A vending machine has twice as many quarters in it as dollar bills. If the quarters and dollar bills have a combined value of $96.00, how many quarters are in the machine?
Answer:
If we let d represent the number of dollar bills in the machine, then 2d represents the number of quarters in the machine.

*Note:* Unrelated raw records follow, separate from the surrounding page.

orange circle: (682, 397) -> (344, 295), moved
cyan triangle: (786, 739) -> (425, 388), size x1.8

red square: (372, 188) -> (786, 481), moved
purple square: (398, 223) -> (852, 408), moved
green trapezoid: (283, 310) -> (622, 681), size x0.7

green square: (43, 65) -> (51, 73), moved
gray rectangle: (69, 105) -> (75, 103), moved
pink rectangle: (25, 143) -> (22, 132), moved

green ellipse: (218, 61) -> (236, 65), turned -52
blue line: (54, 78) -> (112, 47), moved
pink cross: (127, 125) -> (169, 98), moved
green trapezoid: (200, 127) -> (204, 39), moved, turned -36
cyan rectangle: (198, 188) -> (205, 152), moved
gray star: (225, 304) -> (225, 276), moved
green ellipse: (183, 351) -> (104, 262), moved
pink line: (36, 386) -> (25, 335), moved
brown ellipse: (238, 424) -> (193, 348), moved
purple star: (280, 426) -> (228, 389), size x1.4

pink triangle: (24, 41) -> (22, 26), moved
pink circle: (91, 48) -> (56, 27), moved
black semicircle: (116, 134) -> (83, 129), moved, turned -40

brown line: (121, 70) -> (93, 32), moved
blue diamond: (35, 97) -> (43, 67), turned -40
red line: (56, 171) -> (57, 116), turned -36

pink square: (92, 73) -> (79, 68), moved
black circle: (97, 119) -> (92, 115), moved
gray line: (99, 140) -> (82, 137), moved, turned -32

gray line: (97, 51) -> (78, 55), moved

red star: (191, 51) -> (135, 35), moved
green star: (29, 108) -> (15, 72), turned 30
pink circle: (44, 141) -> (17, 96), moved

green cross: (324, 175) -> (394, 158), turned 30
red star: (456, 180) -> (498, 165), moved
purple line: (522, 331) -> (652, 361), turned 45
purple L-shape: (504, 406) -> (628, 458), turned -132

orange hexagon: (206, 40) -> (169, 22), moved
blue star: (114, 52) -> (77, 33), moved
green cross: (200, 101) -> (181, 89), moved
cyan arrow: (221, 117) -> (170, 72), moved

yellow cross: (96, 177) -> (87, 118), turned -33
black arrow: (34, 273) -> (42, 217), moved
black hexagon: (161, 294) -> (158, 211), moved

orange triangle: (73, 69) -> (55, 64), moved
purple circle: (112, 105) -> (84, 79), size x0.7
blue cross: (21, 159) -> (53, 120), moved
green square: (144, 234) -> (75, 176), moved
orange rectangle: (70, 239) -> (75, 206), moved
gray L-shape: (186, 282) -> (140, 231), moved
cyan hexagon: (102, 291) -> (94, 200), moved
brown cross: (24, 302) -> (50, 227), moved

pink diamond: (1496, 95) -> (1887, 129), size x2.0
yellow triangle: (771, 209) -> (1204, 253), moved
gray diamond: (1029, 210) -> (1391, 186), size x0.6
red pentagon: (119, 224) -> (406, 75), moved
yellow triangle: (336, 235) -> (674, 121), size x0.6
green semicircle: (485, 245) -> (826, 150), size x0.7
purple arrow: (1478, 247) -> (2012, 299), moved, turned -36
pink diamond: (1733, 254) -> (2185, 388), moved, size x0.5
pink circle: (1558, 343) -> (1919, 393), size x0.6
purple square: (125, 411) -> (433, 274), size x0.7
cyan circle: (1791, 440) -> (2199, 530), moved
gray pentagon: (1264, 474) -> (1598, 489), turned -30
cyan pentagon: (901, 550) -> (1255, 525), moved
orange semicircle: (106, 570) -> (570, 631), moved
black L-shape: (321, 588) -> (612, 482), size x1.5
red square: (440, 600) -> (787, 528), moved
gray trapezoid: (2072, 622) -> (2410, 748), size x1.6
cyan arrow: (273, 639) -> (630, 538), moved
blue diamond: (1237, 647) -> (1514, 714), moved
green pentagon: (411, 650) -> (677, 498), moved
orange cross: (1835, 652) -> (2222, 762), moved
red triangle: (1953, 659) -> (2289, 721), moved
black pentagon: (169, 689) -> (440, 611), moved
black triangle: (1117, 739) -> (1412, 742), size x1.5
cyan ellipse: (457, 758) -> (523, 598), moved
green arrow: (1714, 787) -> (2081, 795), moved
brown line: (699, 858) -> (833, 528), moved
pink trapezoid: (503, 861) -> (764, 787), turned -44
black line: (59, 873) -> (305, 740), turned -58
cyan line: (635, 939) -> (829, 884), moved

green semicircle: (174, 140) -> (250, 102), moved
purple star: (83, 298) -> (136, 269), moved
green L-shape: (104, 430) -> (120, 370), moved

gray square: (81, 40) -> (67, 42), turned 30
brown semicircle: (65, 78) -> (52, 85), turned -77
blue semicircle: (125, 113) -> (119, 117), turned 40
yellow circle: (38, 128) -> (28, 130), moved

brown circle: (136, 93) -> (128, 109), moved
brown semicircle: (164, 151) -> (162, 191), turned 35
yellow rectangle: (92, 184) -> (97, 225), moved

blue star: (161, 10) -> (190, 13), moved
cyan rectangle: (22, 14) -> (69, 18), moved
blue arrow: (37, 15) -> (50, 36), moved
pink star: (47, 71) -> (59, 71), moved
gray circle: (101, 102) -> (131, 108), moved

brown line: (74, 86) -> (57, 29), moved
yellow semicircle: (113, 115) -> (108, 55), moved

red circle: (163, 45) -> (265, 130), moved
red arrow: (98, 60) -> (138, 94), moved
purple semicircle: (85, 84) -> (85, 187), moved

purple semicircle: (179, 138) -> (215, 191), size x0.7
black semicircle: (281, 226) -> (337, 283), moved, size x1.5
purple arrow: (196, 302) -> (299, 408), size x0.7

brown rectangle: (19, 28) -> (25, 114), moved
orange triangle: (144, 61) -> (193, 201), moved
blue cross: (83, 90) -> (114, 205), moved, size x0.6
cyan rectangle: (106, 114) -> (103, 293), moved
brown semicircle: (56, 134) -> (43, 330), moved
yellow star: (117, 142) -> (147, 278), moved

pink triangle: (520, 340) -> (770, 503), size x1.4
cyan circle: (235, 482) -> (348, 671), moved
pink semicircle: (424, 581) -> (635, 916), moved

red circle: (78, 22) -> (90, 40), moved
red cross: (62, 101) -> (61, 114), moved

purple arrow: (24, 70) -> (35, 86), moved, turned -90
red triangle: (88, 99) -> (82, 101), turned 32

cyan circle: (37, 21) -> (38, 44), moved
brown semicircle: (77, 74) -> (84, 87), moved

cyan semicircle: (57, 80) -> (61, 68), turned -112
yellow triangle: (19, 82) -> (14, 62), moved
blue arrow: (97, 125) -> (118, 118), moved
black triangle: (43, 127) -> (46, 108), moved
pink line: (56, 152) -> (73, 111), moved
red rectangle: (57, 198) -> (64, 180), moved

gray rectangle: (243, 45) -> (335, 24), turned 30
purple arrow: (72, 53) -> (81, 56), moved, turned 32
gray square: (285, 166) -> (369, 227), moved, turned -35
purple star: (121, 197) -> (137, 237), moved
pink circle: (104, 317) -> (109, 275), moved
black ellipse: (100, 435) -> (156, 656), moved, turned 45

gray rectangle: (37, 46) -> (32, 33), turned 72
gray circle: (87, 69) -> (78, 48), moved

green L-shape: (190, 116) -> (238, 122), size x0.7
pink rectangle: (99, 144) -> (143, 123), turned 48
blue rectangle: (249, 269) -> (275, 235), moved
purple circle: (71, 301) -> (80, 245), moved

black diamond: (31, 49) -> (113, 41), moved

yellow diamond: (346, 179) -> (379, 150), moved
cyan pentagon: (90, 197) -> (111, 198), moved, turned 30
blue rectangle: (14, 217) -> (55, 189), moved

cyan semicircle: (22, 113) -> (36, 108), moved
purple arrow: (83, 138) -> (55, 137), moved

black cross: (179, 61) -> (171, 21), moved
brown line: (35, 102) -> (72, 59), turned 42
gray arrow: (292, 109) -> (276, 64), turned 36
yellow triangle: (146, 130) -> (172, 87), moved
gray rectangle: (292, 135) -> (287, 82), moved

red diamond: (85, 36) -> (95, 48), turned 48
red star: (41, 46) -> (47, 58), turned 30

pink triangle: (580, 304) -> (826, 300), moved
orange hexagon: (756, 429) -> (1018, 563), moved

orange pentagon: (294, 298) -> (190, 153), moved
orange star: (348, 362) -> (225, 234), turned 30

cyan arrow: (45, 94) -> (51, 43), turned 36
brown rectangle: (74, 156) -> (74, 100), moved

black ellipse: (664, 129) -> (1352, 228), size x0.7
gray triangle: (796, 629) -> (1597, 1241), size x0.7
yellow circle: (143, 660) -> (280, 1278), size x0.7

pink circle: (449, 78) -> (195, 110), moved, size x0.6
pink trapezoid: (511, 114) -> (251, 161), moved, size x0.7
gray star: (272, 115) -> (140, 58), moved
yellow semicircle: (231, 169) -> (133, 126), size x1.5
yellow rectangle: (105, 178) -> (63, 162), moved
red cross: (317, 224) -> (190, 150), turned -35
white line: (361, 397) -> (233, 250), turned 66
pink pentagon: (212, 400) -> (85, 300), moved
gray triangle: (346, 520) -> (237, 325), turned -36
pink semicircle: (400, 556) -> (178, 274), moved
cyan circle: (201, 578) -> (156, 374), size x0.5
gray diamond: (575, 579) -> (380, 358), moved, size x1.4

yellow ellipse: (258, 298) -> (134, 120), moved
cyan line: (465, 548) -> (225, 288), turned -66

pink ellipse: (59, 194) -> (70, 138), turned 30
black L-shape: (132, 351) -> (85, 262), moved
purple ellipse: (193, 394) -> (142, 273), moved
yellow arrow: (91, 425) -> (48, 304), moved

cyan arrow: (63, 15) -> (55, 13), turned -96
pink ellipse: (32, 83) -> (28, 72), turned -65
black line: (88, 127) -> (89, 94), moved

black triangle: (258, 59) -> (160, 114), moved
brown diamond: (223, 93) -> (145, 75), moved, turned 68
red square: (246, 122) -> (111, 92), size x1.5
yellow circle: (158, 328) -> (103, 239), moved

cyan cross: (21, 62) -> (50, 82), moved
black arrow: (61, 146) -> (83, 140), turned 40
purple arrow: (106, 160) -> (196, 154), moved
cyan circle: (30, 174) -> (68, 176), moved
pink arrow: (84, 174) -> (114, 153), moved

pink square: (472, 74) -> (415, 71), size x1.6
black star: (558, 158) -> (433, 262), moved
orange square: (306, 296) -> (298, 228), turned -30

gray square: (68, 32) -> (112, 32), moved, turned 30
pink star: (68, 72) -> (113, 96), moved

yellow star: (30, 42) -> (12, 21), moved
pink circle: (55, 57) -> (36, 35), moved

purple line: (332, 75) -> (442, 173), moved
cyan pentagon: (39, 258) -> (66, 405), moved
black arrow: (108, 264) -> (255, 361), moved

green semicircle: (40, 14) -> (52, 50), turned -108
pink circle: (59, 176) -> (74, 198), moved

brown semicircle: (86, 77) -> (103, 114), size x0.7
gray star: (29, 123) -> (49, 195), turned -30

2d∙(\(\frac{1}{4}\))+1d∙(1)=96
\(\frac{1}{2}\) d+1d=96
1 \(\frac{1}{2}\) d=96
\(\frac{3}{2}\) d=96
\(\frac{2}{3}\) (\(\frac{3}{2}\) d)=\(\frac{2}{3}\) (96)
d=64
2d=128
There are 128 quarters in the machine.
Eureka Math Grade 7 Module 3 Lesson 8 Exit Ticket Answer Key
Mrs. Canale’s class is selling frozen pizzas to earn money for a field trip. For every pizza sold, the class makes $5.35. They have already earned $182.90, but they need $750. How many more pizzas must they sell to earn $750? Solve this problem first by using an arithmetic approach, then by using an algebraic approach. Compare the calculations you made using each approach.
Answer:
Arithmetic Approach:
Amount of money needed: 750-182.90=567.10
Number of pizzas needed: 567.10÷5.35=106
If the class wants to earn a total of $750, then they must sell 106 more pizzas.
Algebraic Approach:
Let x represent the number of additional pizzas they need to sell.
5.35x+182.90=750
5.35x+182.90-182.90=750-182.90
5.35x+0=567.10
(\(\frac{1}{5.35}\))(5.35x)=(\(\frac{1}{5.35}\))(567.10)
x=106
OR
5.35x+182.90=750
100(5.35x+182.90)=100(750)
535x+18290=75000
535x+18290-18290=75000-18290
(\(\frac{1}{5.35}\))(535x)=(\(\frac{1}{5.35}\))(56710)
x=106
If the class wants to earn $750, then they must sell 106 more pizzas.
Both approaches subtract 182.90 from 750 to get 567.10. Dividing by 5.35 is the same as multiplying by \(\frac{1}{5.35}\). Both result in 106 more pizzas that the class needs to sell.